When a positive or negative trend occurs, the uncentered MADs will be high all the way up until the end of the trend. The centered MADs will decrease as the trend approaches the end. This makes the uncentered method less likely to catch anomalies after a trend occurs. You can see this mid-way through October 2016, where the centered chart easily rejects the spike, whereas the uncentered one almost lets it slide.
I exported a few larger plots to compare the effects of centering as well as using a 14 day vs 30 day window size. Pick your favorite:
I haven’t decided yet which is the best option. If centering is best, I’ll want to work on a more efficient way to do the calculation. In the meantime I’ll work on something else to clear my mind.
Temperature Data
Besides building occupancy, another factor that can affect power usage is temperature. It would be handy to be able to fill our dataframe with outside temperature data and see if the correlates to the power usage.

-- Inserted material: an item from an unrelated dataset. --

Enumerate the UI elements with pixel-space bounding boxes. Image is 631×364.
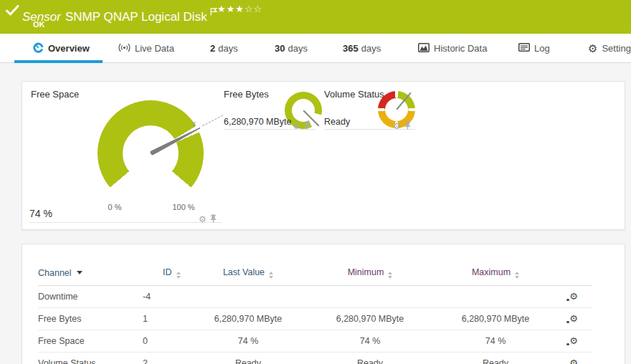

Many of the popular weather providers have an API, however their services are limited at the free tier. You can make a limited number of requests, and you can’t really pull historical data (which is exclusively what I need).
The NOAA website has a bulky tool for downloading historical weather data, but for Andover it only seemed to have precipitation data, not temperature. The closest station with air temperature data is in Lawrence just North of Andover, so that will have to do.
I submitted a data request for the same dates as the sample power data (7/30/15 - 3/20/17). Now I just have to wait to get an email response with the output file.